* What needs to be done
Below are some entries. Repeat exactly the lines from the one with "дополненное нотами гелиотропа" through the one with "Старой Европы с", and only those.

[Page images and extracted text]
####
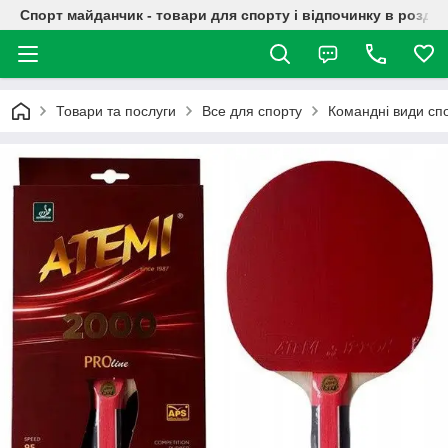
Спорт майданчик - товари для спорту і відпочинку в роздрі
Товари та послуги
Все для спорту
Командні види сп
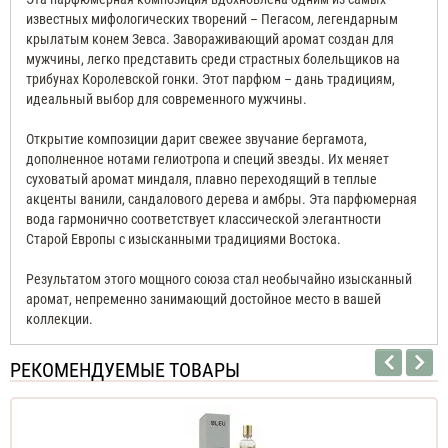
известных мифологических творений – Пегасом, легендарным
крылатым конем Зевса. Завораживающий аромат создан для
мужчины, легко представить среди страстных болельщиков на
трибунах Королевской гонки. Этот парфюм – дань традициям,
идеальный выбор для современного мужчины.
Открытие композиции дарит свежее звучание бергамота,
дополненное нотами гелиотропа и специй звезды. Их меняет
суховатый аромат миндаля, плавно переходящий в теплые
акценты ванили, сандалового дерева и амбры. Эта парфюмерная
вода гармонично соответствует классической элегантности
Старой Европы с изысканными традициями Востока.
Результатом этого мощного союза стал необычайно изысканный
аромат, непременно занимающий достойное место в вашей
коллекции.
РЕКОМЕНДУЕМЫЕ ТОВАРЫ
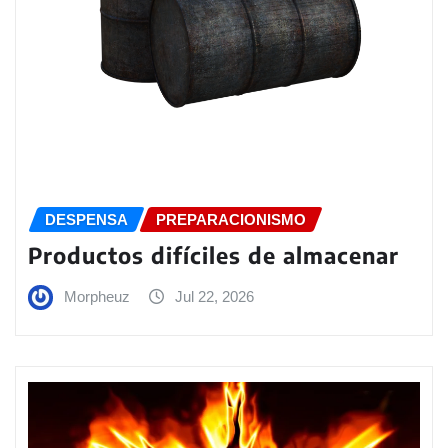
DESPENSA
PREPARACIONISMO
Productos difíciles de almacenar
Morpheuz
Jul 22, 2026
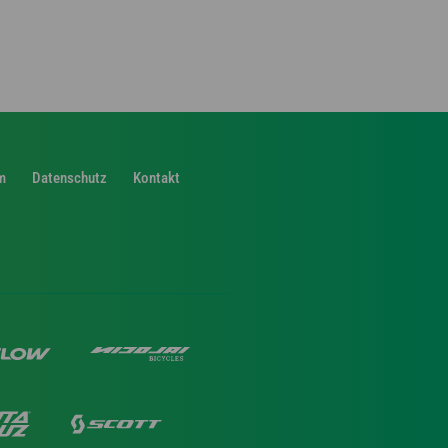
m
Datenschutz
Kontakt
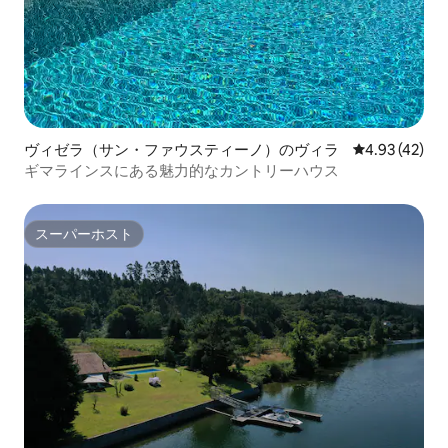
ヴィゼラ（サン・ファウスティーノ）のヴィラ
レビュー42件
4.93 (42)
ギマラインスにある魅力的なカントリーハウス
スーパーホスト
スーパーホスト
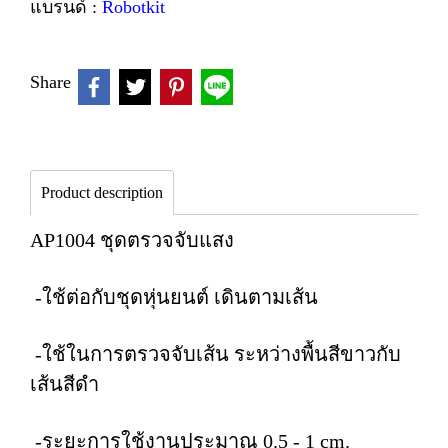
แบรนด์ :
Robotkit
Share
Product description
AP1004 ชุดตรวจจับแสง
-ใช้ต่อกับชุดหุ่นยนต์ เดินตามเส้น
-ใช้ในการตรวจจับเส้น ระหว่างพื้นสีขาวกับ
เส้นสีดำ
-ระยะการใช้งานประมาณ 0.5 - 1 cm.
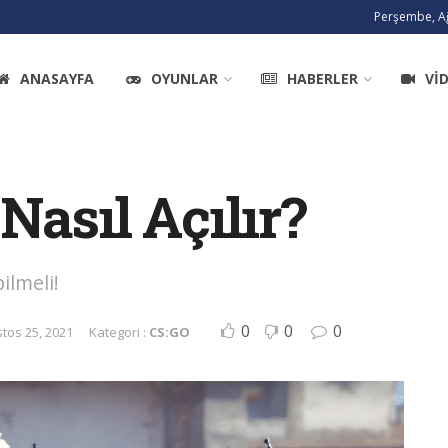
Perşembe, Ağ
ANASAYFA
OYUNLAR
HABERLER
VI
Nasıl Açılır?
ilmeli!
0
0
0
tos 25, 2021
Kategori :
CS:GO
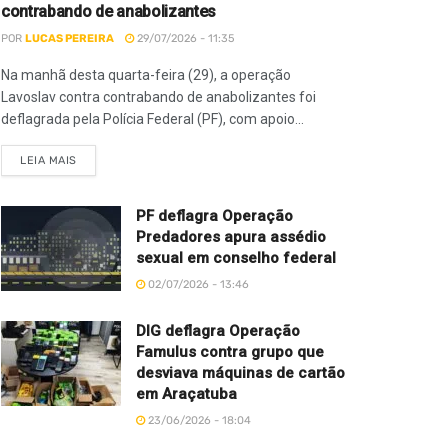
contrabando de anabolizantes
POR
LUCAS PEREIRA
29/07/2026 - 11:35
Na manhã desta quarta-feira (29), a operação
Lavoslav contra contrabando de anabolizantes foi
deflagrada pela Polícia Federal (PF), com apoio...
LEIA MAIS
PF deflagra Operação
Predadores apura assédio
sexual em conselho federal
02/07/2026 - 13:46
DIG deflagra Operação
Famulus contra grupo que
desviava máquinas de cartão
em Araçatuba
23/06/2026 - 18:04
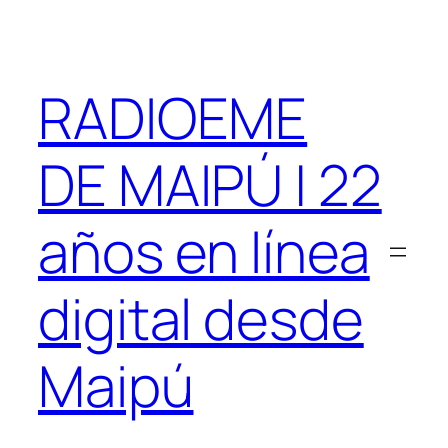
Saltar
al
contenido
RADIOEME
DE MAIPÚ | 22
años en línea
digital desde
Maipú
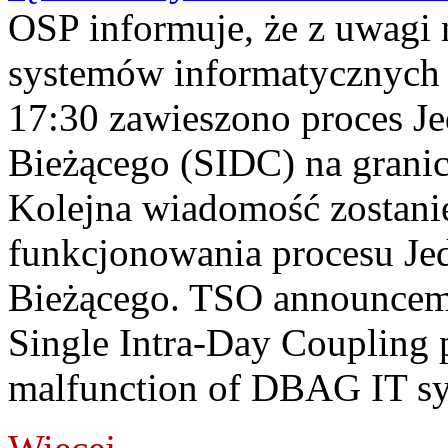
OSP informuje, że z uwagi 
systemów informatycznych
17:30 zawieszono proces J
Bieżącego (SIDC) na grani
Kolejna wiadomość zostani
funkcjonowania procesu Je
Bieżącego. TSO announceme
Single Intra-Day Coupling 
malfunction of DBAG IT sy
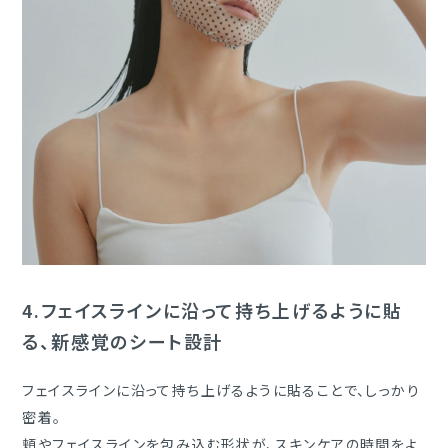
4.
フェイスラインに沿って持ち上げるように貼
る、新感覚のシート設計
フェイスラインに沿って持ち上げるように貼ることで、しっかり
密着。
頬やフェイスラインを包み込む形状が、スキンケアの時間をよ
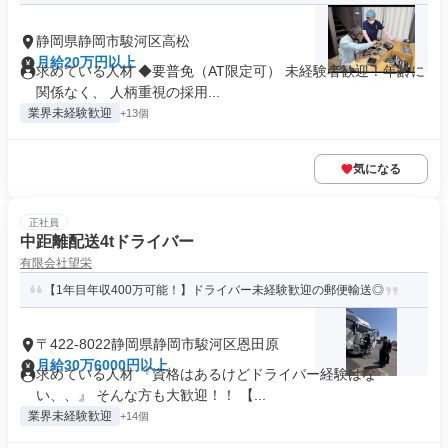
静岡県静岡市駿河区高松
月給20万円以上
求めている人材 ◆要普免（AT限定可） 未経験者歓迎！年齢に
関係なく、 人柄重視の採用...
業界未経験歓迎
+13個
気になる
正社員
中距離配送4tドライバー
有限会社望栄
【1年目年収400万可能！】ドライバー未経験歓迎の郵便輸送◎
〒422-8022静岡県静岡市駿河区恩田原
月給30万6000円以上
求めている人材 『資格はあるけどドライバー経験はな
い、、』 そんな方も大歓迎！！ 【...
業界未経験歓迎
+14個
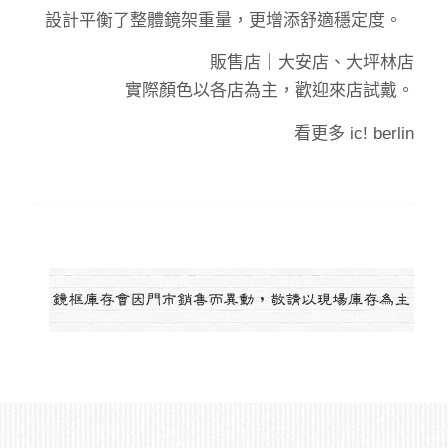
設計平衡了整體鏡架重量，更增添舒適穩定度。
販售店｜
大安店、大坪林店
實際顏色以各店為主，歡迎來店試戴。
看更多
ic! berlin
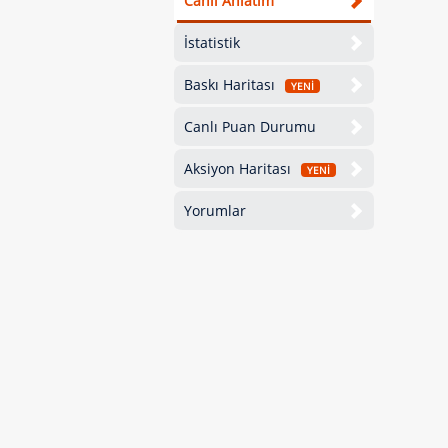
Canlı Anlatım
İstatistik
Baskı Haritası
YENİ
Canlı Puan Durumu
Aksiyon Haritası
YENİ
Yorumlar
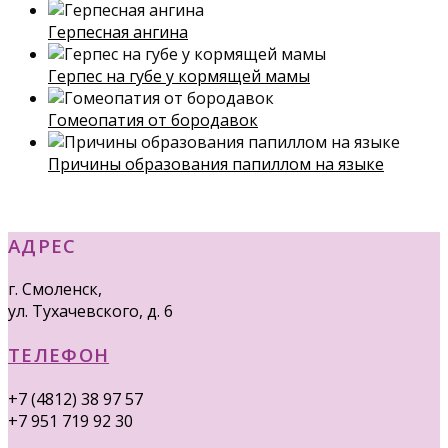
Герпесная ангина
Герпес на губе у кормящей мамы
Гомеопатия от бородавок
Причины образования папиллом на языке
АДРЕС
г. Смоленск,
ул. Тухачевского, д. 6
ТЕЛЕФОН
+7 (4812) 38 97 57
+7 951 719 92 30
####
* Task output
дополненное нотами гелиотропа и специй звезды. Их меняет
суховатый аромат миндаля, плавно переходящий в теплые
акценты ванили, сандалового дерева и амбры. Эта парфюмерная
вода гармонично соответствует классической элегантности
Старой Европы с изысканными традициями Востока.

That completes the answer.